Of all people. Because I’d caught the action between her and Seymour? Or because, after having had my head up my butt for the duration of my marriage, I should have been the most observant of creatures?

“All the signs are there, trust me. I mean, how much do you have to know to really know, right?” I nodded to show her I got it. Got it? After Stan, after Simon, I could have written the book on it. “So,” she sighed, “it’s time for me to move on. And California has a malpractice insurance rate cap. Paradise for obstetricians. So anyway, thanks. You know, for everything. I mean it.” She extended her hand and we shook. Very professional. Maybe I hadn’t exactly been the best mentor, or Bethany the best mentee, but we’d come a long way, the ferret and I. “Oh, I almost forgot,” she said at the door, kind of a farewell gift, “we just did Summer Ellicott’s latest sonogram. It looks like she’s further along than we originally calculated. I estimate her delivery date for June tenth.
If
she goes the distance. Which, of course, I doubt.”

“Meaning what? Twins?”

Bethany’s eyes took on an uncustomary playful twinkle. “I assumed you knew from your friend. Two boys.”

“Really? Isn’t that nice,” I said, making the comment professionally bland when what I really wanted to do was dance around the room and work my arm into that train-whistle pull my kids used to make while hissing “Yesssss!” Because this was very good news for Kat. There was no way bratty, spoiled, self-centered Summer would be able to handle two baby boys without help. Tim’s parents lived in New York, which left Kat the only on-site grandparent. Doesn’t God have a wicked sense of humor? Two XYs and at least one of them was bound to inherit Summer’s personality. Oh, yes, little Miss Tantrum would really need her mother now.
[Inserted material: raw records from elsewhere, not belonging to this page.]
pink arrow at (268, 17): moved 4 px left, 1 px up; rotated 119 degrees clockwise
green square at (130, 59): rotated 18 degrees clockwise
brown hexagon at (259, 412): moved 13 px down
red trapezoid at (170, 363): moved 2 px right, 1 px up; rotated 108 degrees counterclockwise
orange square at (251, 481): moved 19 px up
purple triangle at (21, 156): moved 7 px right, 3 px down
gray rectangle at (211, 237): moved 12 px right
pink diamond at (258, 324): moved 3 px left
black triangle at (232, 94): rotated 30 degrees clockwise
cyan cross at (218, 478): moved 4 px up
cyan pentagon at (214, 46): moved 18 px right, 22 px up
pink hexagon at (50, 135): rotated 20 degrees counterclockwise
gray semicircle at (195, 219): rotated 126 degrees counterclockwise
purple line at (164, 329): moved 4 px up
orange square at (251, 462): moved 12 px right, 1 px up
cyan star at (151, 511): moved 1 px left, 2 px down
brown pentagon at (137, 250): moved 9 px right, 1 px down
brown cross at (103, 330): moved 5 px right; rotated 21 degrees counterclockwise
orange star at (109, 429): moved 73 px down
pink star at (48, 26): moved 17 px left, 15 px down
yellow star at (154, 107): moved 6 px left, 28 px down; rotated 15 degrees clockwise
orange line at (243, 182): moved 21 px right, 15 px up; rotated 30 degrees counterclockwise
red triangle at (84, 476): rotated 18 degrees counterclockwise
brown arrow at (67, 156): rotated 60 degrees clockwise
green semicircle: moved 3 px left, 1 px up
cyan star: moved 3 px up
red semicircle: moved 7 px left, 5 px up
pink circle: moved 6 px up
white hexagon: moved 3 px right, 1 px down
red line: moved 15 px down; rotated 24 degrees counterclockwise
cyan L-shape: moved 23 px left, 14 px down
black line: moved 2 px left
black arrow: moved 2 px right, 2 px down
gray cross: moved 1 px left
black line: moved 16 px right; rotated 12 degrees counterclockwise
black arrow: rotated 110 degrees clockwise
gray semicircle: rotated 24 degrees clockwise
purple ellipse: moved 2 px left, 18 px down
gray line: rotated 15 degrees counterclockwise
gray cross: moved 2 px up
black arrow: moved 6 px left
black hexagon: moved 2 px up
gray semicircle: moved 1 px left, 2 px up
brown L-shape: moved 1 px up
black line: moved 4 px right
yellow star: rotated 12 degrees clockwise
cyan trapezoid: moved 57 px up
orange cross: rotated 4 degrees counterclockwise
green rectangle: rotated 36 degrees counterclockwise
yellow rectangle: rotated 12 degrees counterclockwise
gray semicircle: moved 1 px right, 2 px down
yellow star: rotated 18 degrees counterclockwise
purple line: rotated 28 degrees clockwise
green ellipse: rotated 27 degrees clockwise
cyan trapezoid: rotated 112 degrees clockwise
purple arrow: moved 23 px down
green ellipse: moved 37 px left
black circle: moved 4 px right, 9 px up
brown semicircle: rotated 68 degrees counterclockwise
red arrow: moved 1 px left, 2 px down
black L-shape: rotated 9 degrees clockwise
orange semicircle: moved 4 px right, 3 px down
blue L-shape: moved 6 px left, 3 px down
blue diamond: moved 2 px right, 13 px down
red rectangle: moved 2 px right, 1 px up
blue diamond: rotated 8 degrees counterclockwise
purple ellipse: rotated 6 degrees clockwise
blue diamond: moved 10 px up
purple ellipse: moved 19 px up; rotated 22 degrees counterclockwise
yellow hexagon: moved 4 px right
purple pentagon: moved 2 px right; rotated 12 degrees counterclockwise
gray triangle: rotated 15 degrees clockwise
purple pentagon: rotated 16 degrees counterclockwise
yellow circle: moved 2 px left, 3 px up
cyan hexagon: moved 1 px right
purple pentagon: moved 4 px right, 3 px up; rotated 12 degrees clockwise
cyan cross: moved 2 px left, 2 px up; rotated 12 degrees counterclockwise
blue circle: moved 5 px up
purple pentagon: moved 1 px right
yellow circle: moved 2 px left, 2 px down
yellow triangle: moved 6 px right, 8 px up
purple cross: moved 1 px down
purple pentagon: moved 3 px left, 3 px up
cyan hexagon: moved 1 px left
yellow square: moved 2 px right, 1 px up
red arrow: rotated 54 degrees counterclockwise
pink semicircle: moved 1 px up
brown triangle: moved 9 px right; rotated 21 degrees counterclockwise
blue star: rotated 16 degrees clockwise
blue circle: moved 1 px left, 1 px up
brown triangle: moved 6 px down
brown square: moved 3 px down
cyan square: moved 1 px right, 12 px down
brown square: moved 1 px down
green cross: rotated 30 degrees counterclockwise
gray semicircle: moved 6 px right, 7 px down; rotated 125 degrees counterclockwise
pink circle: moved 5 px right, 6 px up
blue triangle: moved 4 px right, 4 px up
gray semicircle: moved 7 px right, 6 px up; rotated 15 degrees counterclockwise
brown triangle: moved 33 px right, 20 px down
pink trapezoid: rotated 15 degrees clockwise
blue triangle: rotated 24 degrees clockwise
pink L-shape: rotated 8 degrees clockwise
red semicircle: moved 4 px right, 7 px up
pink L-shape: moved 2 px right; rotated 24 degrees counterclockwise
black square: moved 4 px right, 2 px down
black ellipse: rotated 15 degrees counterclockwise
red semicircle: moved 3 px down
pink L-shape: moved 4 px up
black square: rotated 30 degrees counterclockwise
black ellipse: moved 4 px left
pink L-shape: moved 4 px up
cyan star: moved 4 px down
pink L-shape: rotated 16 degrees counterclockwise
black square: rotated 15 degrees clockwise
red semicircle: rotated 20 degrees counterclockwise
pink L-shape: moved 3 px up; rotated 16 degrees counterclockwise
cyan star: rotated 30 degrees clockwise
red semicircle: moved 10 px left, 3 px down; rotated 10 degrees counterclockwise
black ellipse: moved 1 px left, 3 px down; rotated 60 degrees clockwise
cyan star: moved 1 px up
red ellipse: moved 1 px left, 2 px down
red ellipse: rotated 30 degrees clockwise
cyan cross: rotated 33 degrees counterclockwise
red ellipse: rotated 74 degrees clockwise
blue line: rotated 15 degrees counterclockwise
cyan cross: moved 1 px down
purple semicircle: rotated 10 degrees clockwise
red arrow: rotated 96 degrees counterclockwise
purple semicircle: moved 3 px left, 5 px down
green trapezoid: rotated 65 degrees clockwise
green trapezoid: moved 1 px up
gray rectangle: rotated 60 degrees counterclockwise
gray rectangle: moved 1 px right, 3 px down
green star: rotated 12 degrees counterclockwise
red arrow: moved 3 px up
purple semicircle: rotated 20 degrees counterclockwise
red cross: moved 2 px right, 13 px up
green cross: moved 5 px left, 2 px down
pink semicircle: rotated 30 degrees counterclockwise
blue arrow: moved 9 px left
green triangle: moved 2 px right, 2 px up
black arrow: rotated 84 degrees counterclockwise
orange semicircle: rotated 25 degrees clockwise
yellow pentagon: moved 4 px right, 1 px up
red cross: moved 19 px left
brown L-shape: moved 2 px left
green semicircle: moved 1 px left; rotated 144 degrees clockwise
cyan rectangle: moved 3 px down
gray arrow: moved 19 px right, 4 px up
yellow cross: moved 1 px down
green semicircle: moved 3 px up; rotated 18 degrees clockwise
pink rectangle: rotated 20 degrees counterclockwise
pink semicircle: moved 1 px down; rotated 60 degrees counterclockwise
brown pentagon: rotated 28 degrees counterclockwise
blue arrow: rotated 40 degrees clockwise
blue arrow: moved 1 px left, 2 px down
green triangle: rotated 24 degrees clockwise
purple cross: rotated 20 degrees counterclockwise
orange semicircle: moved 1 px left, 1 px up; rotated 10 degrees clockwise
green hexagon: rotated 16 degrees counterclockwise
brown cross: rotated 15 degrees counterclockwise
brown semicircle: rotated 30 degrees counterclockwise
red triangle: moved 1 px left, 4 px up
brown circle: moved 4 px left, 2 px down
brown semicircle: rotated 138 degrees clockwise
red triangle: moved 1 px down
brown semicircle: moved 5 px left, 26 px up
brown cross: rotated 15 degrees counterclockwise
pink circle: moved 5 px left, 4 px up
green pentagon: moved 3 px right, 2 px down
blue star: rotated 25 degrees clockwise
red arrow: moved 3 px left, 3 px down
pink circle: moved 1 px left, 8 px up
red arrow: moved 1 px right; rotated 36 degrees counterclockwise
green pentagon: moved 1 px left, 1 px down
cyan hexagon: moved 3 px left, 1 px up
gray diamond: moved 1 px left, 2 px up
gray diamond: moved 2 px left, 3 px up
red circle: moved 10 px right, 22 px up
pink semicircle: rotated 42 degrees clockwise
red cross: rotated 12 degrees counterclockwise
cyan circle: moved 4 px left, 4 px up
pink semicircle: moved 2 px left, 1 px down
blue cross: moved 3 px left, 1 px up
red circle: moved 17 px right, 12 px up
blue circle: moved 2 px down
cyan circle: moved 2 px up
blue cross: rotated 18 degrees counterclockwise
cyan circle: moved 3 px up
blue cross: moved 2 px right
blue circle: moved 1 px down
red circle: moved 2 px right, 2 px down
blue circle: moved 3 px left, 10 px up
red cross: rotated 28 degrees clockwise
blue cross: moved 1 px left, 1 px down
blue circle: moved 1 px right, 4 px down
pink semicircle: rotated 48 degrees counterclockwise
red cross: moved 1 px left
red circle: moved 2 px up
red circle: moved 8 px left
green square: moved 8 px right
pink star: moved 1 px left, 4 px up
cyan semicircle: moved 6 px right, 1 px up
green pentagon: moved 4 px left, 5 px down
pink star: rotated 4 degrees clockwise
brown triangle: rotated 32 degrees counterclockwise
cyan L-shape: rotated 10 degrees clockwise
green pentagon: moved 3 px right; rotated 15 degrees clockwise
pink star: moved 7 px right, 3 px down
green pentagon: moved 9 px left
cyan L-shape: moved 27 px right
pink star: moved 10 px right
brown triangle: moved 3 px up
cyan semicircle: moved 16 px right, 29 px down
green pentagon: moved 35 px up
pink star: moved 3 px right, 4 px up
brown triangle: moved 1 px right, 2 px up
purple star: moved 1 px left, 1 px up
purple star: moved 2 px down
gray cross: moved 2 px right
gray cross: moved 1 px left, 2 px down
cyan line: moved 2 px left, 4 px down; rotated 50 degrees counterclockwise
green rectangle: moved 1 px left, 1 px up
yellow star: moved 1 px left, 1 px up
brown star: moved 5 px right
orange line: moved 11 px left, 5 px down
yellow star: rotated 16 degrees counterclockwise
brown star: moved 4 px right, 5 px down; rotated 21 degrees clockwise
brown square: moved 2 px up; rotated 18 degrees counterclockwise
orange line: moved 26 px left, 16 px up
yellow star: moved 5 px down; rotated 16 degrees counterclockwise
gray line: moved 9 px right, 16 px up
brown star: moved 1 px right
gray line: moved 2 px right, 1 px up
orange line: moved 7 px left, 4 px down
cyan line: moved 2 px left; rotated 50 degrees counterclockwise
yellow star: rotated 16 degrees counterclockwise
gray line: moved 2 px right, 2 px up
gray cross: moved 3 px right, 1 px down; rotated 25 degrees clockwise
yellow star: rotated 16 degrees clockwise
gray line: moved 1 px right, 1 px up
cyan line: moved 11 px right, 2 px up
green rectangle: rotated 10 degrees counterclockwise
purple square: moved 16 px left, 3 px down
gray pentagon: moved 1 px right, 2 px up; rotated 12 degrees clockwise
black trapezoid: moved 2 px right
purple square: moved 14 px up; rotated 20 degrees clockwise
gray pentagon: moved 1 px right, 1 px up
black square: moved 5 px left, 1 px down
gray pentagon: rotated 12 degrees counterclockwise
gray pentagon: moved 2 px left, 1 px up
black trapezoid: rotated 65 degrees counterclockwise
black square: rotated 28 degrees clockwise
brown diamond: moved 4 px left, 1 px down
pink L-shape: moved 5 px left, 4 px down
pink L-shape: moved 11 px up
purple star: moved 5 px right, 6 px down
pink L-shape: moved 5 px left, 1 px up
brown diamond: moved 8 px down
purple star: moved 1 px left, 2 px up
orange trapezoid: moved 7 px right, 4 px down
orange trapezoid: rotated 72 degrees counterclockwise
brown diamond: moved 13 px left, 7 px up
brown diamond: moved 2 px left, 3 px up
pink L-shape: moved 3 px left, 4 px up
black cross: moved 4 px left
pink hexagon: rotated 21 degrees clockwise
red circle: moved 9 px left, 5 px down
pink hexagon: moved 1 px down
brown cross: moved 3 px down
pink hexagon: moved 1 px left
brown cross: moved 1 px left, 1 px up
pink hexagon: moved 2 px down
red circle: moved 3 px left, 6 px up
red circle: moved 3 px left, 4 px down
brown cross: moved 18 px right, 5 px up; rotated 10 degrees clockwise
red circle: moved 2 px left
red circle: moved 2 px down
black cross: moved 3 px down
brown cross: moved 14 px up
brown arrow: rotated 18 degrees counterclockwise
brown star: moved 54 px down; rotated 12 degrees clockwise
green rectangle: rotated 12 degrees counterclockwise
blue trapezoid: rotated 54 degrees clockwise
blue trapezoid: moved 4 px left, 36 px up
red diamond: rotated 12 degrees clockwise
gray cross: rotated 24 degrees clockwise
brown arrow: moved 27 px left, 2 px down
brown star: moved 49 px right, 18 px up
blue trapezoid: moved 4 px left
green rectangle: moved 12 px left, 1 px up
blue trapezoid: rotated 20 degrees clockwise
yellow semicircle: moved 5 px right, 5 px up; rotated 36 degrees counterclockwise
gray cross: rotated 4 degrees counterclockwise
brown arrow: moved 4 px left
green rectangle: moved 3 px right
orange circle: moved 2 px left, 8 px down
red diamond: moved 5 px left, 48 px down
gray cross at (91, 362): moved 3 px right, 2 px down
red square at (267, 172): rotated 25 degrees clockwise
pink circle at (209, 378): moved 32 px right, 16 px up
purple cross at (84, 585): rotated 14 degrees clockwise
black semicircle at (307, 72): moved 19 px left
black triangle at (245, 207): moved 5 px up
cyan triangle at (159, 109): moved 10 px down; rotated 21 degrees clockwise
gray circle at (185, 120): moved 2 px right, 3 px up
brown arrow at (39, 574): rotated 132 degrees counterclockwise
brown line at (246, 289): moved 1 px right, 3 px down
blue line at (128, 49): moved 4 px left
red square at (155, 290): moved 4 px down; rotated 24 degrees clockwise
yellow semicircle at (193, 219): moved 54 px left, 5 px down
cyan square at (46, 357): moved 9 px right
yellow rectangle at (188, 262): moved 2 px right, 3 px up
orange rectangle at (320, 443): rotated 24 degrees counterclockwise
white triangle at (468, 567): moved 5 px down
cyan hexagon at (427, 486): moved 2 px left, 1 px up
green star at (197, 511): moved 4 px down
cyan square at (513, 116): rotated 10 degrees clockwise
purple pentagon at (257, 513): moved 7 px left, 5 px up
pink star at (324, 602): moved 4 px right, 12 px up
And maybe Lee the Sculptor could make a mobile for the nursery.

Chapter 46

On Valentine’s Day, Fleur and Harry announced their engagement accompanied by all the bells and whistles. Fleur posted a notice in the
Baltimore
Sun
(mostly for Jack and Bambi’s benefit—the plump paragraph listing Harry’s degrees and accomplishments was revenge Talbot style) and selected a restrained 1.5 carat round diamond set in Grandmère Broussard’s Victorian setting. When push comes to shove, we are what we are. In Fleur’s case a flower on the venerable Caldwaller-Talbot-Broussard family tree. She wouldn’t have been caught dead wearing a fourth-finger flashlight.